Co-belligerent Secularists and Christians force government to reform Section 5 of the 1986 Public Order Act
An unlikely coalition of Christians and Secularists joining together in a rare act of unity has forced the government to reform Section 5 of the Public Order Act to give more protection to free speech.
Section 5 of the 1986 Public Order Act says a person is guilty of an offence if:
(a) uses threatening, abusive or insulting words or behaviour, or disorderly behaviour, or
(b) displays any writing, sign or other visible representation which is threatening, abusive or insulting, within the hearing or sight of a person likely to be caused harassment, alarm or distress thereby.
It was the word “Insulting” that caused the consternation, confusion and subsequent abuse of the Public Order Act. It’s a very vague and subjective term that allowed too much discretion in application.
This Act had been used against Christians on quite a few occasions, most notably in the case of Jamie Murray, owner of the Salt & Light Coffee House.
This was a truly bizarre incident in which the displaying of Scripture on a video screen prompted a police visit following a complaint. The police notified Murray that he was displaying offensive or insulting words which breached Section 5 of the Public Order Act; in other words, the Biblical texts contravened the act.
Today the Christian Institute are declaring “Victory”:
The Government gave way tonight, and agreed to reform Section 5 of the Public Order Act to give more protection to free speech.
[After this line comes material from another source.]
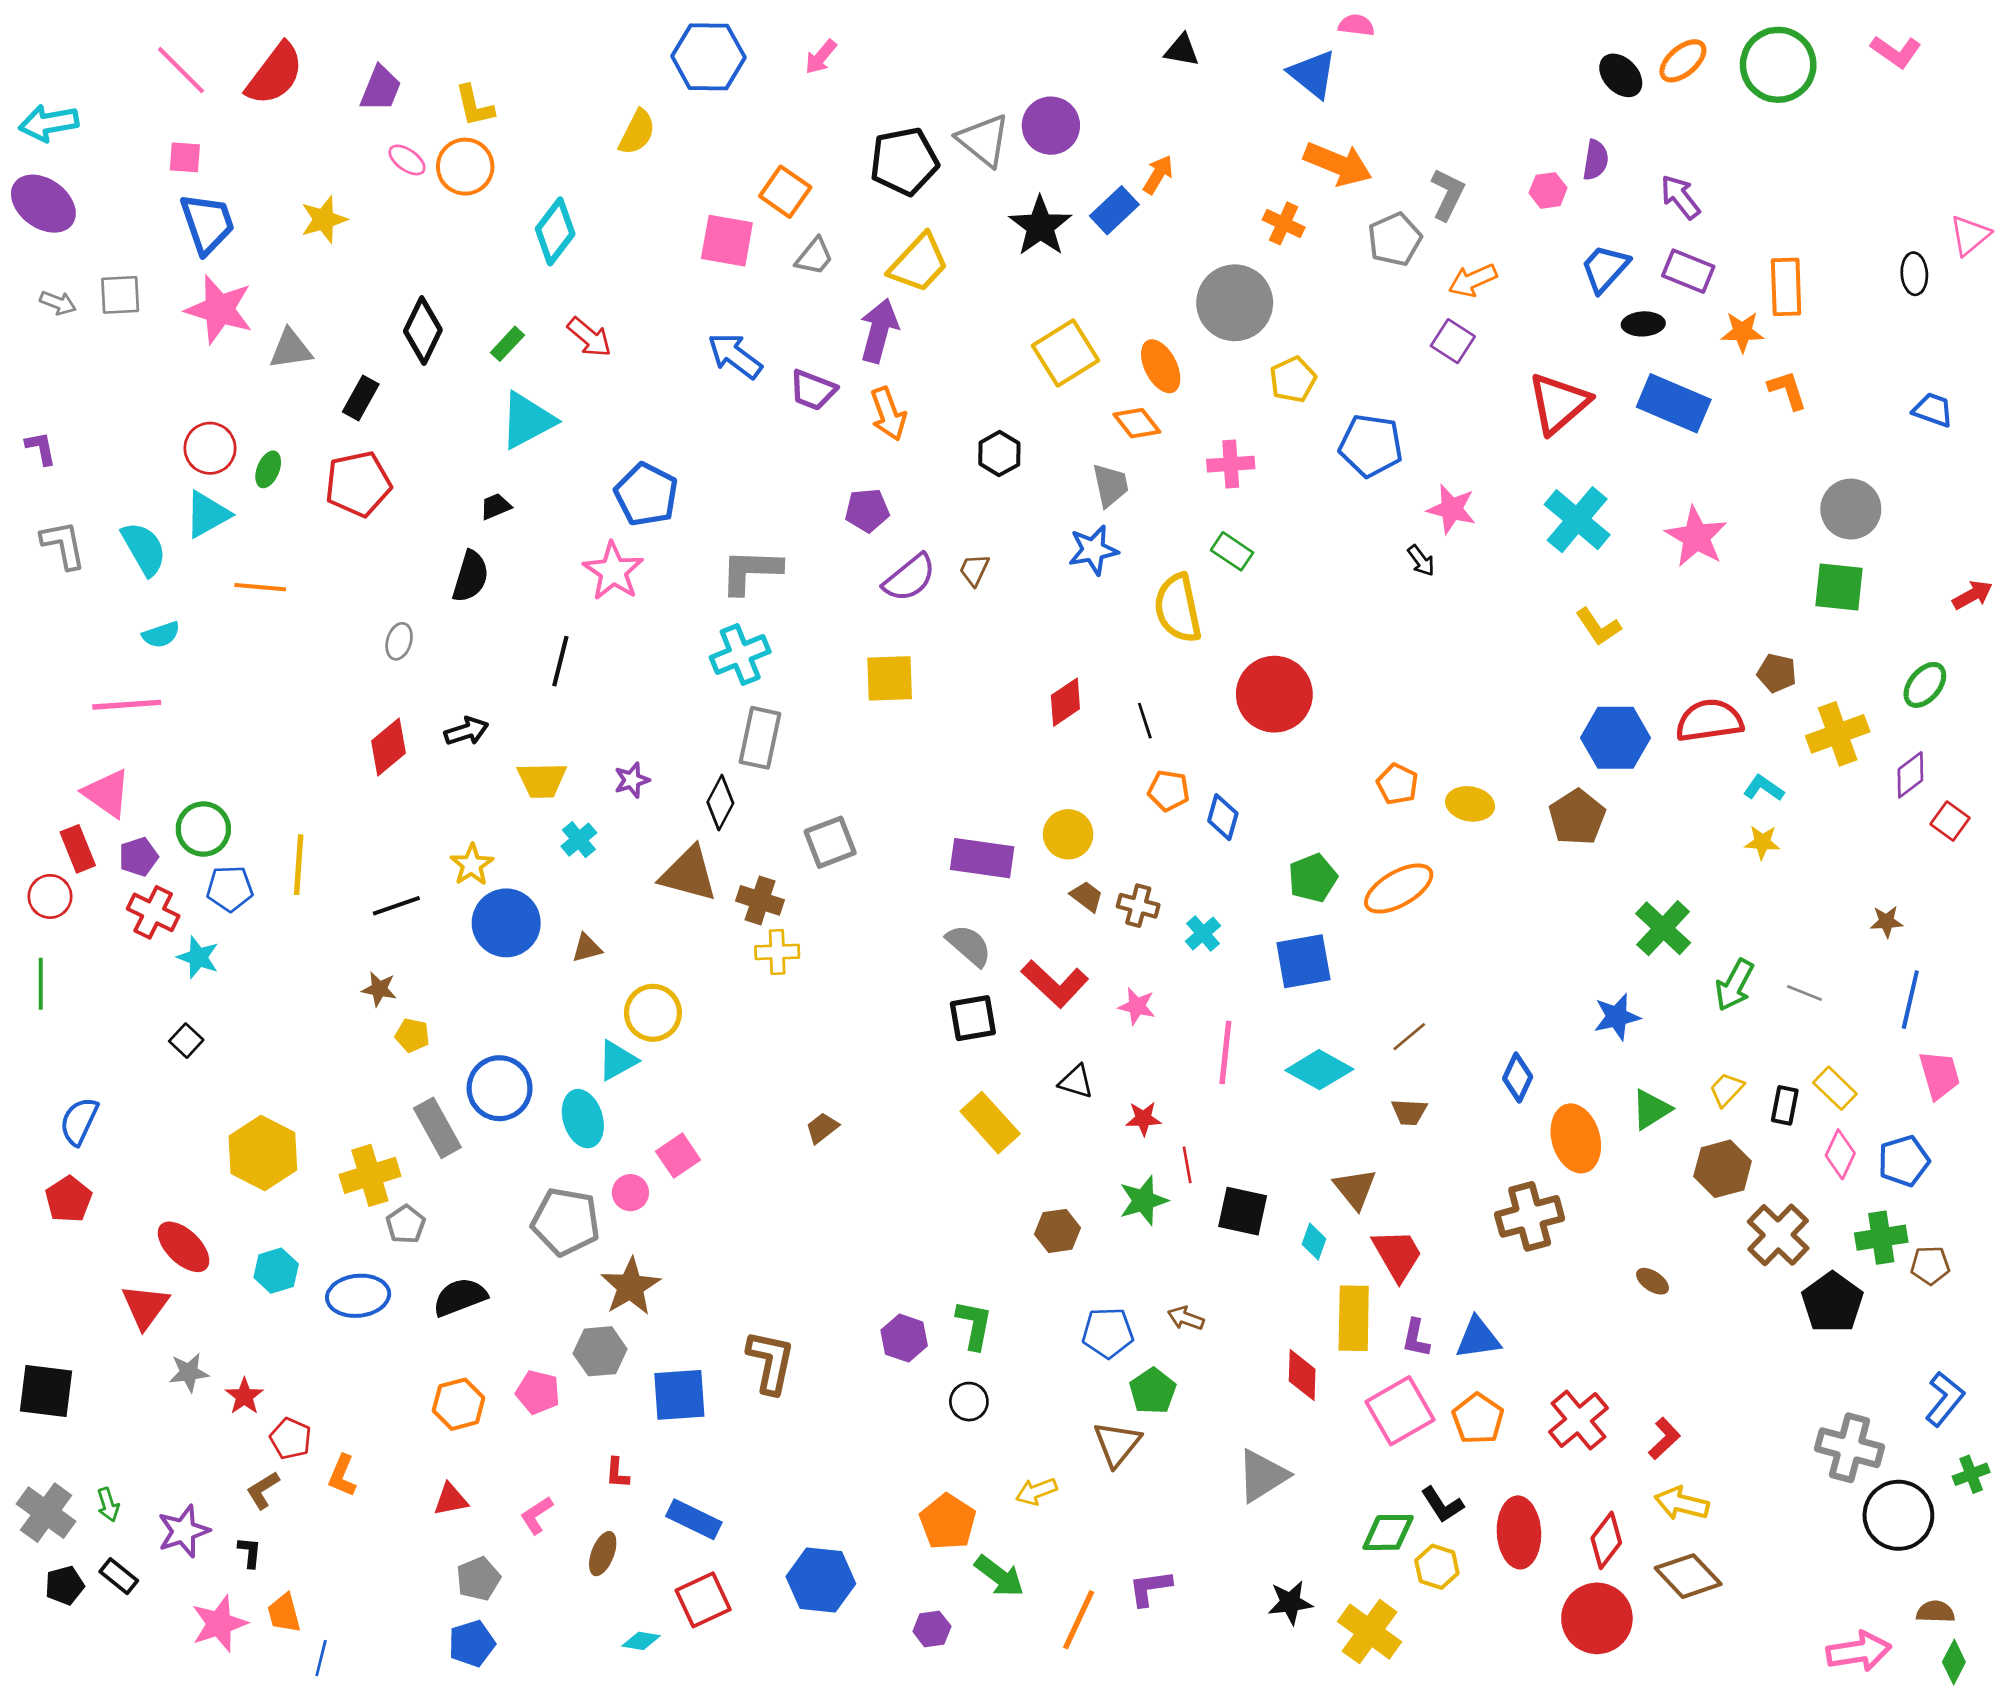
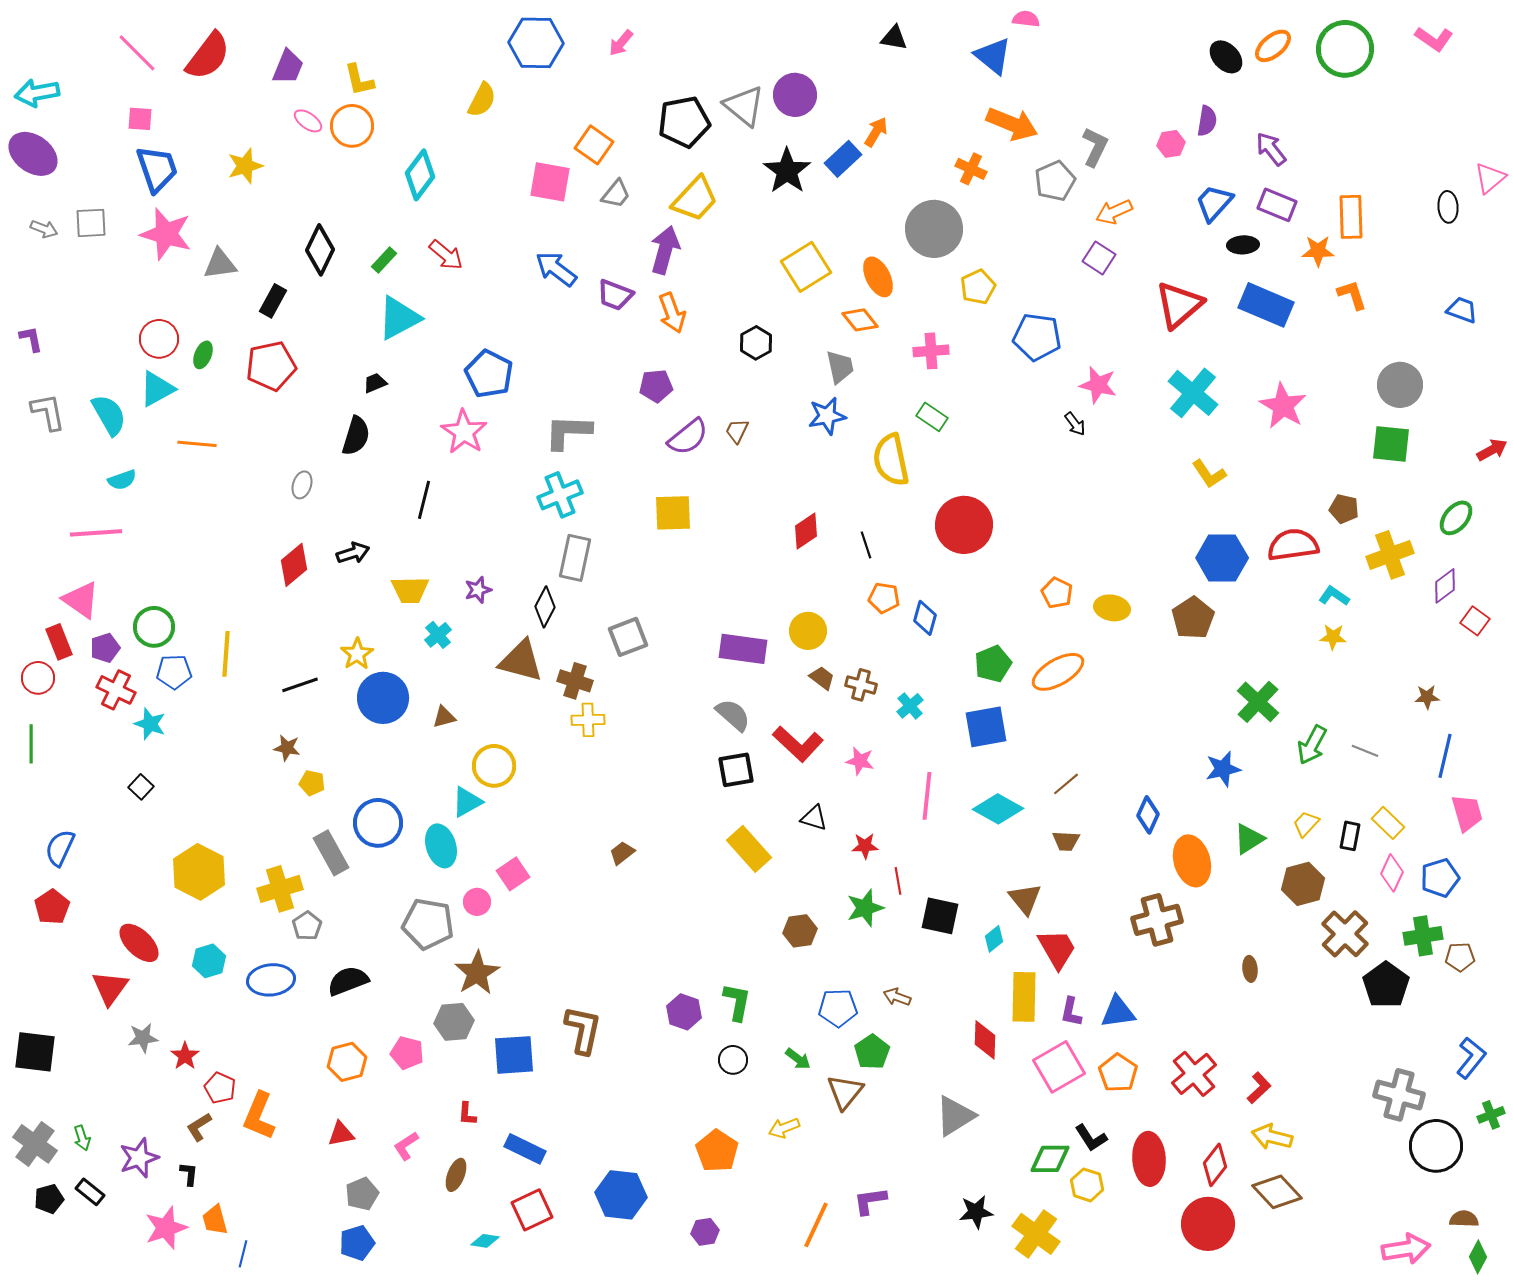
cyan diamond: (1314, 1242) -> (994, 939), turned 32
brown ellipse: (1653, 1281) -> (1250, 969), turned 50
orange L-shape: (342, 1476) -> (259, 1116), size x1.5
green arrow: (999, 1576) -> (798, 1059), moved, size x0.7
Campaign group Reform Section 5 (RS5) has been pushing for the change, which has seen many controversial arrests.
Today, in the House of Commons, Home Secretary Theresa May said the word ‘insulting’ would be removed from Section 5 of the Public Order Act, as part of the Crime and Courts Bill.
The amendment to the law was put forward by Lord Dear, a former HM Inspector of Constabulary, and when discussed in the House of Lords, peers voted by 150 to 54 in favour of the change.
The Government today announced that it would not overturn the amendment but will allow it to become law.
This is very good news for freedom of speech in this country.